_What needs to be done_
If a line in the records below contains "version", copy that line.

_Supplied data_

*****

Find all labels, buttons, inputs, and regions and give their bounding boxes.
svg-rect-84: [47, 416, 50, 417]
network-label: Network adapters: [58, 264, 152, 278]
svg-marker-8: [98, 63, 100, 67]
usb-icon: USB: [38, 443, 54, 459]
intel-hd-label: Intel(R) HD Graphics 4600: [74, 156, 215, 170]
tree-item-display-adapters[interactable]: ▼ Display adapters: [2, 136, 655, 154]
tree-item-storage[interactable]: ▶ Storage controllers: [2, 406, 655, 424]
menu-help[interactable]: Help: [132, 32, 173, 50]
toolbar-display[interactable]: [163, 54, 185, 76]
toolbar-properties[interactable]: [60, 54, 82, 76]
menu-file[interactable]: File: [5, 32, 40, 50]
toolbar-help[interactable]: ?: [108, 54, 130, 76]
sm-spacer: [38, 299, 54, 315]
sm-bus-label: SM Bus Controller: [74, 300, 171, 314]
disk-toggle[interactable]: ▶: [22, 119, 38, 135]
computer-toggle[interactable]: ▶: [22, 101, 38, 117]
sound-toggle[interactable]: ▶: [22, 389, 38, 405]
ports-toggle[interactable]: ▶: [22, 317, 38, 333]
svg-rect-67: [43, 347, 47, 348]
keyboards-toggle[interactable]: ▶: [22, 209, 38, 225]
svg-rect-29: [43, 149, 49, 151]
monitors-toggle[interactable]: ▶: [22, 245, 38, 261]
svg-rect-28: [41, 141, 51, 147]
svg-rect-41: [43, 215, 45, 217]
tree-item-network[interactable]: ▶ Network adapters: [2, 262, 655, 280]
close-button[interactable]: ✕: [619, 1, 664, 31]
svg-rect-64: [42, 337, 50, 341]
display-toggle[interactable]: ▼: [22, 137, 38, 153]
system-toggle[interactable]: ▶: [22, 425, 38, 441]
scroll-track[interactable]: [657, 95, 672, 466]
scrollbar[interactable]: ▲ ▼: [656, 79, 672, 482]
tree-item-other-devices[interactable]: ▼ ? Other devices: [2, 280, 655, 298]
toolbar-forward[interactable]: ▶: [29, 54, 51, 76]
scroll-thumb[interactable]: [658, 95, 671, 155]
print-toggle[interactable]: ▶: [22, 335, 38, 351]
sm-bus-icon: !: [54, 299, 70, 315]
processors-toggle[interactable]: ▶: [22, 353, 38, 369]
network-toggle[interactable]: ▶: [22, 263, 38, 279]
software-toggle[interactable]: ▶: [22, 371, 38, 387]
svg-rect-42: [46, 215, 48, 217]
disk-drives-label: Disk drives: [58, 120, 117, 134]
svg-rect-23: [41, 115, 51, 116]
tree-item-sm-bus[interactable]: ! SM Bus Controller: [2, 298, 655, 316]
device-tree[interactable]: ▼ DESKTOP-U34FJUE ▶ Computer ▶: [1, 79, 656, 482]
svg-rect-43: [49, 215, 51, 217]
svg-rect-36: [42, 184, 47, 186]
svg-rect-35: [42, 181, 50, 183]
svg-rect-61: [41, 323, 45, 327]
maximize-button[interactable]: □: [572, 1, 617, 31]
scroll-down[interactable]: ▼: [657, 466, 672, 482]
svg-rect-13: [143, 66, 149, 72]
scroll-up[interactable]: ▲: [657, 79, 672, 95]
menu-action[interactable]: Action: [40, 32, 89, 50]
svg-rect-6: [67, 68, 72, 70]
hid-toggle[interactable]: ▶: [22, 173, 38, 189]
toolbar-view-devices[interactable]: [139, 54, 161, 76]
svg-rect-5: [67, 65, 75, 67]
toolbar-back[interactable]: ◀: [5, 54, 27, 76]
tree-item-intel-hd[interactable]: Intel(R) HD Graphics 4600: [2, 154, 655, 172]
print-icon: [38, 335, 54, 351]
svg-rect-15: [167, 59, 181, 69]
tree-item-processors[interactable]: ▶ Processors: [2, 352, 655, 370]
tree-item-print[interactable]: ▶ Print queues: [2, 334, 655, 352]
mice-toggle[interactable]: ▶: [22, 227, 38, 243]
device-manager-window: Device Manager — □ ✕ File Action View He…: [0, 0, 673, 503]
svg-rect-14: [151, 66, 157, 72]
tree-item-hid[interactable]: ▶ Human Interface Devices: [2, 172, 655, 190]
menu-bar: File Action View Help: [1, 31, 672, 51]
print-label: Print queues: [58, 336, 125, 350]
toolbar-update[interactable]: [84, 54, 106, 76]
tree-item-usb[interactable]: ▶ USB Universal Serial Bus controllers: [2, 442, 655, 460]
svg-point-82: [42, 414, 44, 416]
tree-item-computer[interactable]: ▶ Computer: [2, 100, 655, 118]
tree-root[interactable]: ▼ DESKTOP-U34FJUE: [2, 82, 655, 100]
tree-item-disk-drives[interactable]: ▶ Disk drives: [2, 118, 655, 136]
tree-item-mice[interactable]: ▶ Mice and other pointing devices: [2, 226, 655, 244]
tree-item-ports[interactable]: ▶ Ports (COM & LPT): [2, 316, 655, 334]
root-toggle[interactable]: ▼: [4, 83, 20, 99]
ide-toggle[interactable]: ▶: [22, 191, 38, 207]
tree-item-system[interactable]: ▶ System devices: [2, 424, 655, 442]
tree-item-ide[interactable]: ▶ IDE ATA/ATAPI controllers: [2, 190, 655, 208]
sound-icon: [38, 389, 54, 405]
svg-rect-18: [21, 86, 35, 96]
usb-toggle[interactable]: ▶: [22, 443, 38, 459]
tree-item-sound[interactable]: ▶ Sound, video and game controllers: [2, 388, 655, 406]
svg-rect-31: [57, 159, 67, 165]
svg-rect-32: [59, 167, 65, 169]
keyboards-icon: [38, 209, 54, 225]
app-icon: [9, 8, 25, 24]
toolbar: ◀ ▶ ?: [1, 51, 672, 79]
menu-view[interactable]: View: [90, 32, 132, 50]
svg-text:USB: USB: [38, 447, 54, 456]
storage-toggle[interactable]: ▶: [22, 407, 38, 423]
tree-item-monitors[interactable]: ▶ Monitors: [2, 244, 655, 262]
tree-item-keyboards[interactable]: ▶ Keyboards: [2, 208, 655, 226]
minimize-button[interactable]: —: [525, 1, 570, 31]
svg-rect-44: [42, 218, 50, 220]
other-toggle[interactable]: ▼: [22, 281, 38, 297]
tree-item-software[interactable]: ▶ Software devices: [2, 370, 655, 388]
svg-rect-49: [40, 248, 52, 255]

*****

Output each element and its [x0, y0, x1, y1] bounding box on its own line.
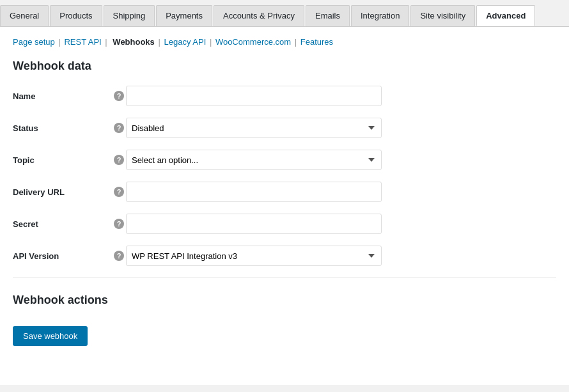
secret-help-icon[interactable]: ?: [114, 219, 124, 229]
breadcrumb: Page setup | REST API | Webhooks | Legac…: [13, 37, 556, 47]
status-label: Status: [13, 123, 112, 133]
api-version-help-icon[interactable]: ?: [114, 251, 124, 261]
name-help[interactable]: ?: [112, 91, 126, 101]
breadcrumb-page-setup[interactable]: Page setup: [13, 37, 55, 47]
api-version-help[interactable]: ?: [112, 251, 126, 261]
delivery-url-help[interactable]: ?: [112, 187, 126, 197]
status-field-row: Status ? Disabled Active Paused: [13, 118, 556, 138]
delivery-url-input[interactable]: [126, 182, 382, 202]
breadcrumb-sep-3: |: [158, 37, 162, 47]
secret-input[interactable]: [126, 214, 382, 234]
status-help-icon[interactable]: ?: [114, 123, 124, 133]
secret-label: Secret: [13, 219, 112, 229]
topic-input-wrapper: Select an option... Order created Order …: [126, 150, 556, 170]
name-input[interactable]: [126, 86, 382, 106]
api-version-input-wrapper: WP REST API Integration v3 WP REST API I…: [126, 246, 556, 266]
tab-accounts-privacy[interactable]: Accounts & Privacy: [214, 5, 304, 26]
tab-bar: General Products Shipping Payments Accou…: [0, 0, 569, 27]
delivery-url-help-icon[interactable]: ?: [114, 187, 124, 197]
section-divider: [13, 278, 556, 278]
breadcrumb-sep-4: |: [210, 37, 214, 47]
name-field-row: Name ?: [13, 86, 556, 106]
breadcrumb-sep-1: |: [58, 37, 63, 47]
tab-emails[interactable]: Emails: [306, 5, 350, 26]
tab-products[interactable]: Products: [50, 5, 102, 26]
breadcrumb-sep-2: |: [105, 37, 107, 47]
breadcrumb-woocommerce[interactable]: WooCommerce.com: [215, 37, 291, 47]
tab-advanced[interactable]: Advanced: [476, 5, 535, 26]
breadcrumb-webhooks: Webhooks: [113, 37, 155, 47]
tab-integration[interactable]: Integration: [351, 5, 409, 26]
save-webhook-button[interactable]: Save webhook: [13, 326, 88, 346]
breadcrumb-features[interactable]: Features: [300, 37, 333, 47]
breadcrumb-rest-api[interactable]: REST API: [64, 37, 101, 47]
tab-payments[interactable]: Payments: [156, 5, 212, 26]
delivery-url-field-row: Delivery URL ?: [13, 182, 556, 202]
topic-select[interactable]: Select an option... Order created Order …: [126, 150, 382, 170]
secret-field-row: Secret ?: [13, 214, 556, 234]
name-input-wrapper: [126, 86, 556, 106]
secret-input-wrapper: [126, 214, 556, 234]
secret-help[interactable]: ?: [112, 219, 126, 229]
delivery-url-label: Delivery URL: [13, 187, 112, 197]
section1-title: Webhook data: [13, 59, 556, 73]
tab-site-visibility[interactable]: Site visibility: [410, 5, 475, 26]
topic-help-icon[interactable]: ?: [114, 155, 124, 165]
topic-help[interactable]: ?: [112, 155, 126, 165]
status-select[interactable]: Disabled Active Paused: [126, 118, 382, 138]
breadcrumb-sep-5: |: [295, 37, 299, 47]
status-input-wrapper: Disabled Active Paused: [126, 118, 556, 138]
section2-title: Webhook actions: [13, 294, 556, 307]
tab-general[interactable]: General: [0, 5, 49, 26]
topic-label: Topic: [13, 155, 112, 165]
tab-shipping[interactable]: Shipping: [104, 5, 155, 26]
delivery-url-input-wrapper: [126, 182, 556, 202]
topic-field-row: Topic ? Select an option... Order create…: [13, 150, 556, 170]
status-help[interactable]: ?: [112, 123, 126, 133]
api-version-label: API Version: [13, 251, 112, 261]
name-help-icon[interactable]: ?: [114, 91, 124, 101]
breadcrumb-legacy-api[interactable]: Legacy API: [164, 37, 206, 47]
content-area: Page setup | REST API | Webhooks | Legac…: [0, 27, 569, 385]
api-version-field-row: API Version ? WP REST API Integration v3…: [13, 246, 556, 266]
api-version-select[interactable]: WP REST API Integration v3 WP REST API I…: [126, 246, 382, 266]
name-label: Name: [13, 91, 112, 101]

*****

_Response box_
api-version-help-icon[interactable]: ?: [114, 251, 124, 261]
api-version-help[interactable]: ?: [112, 251, 126, 261]
api-version-input-wrapper: WP REST API Integration v3 WP REST API I…: [126, 246, 556, 266]
api-version-label: API Version: [13, 251, 112, 261]
api-version-field-row: API Version ? WP REST API Integration v3…: [13, 246, 556, 266]
api-version-select[interactable]: WP REST API Integration v3 WP REST API I…: [126, 246, 382, 266]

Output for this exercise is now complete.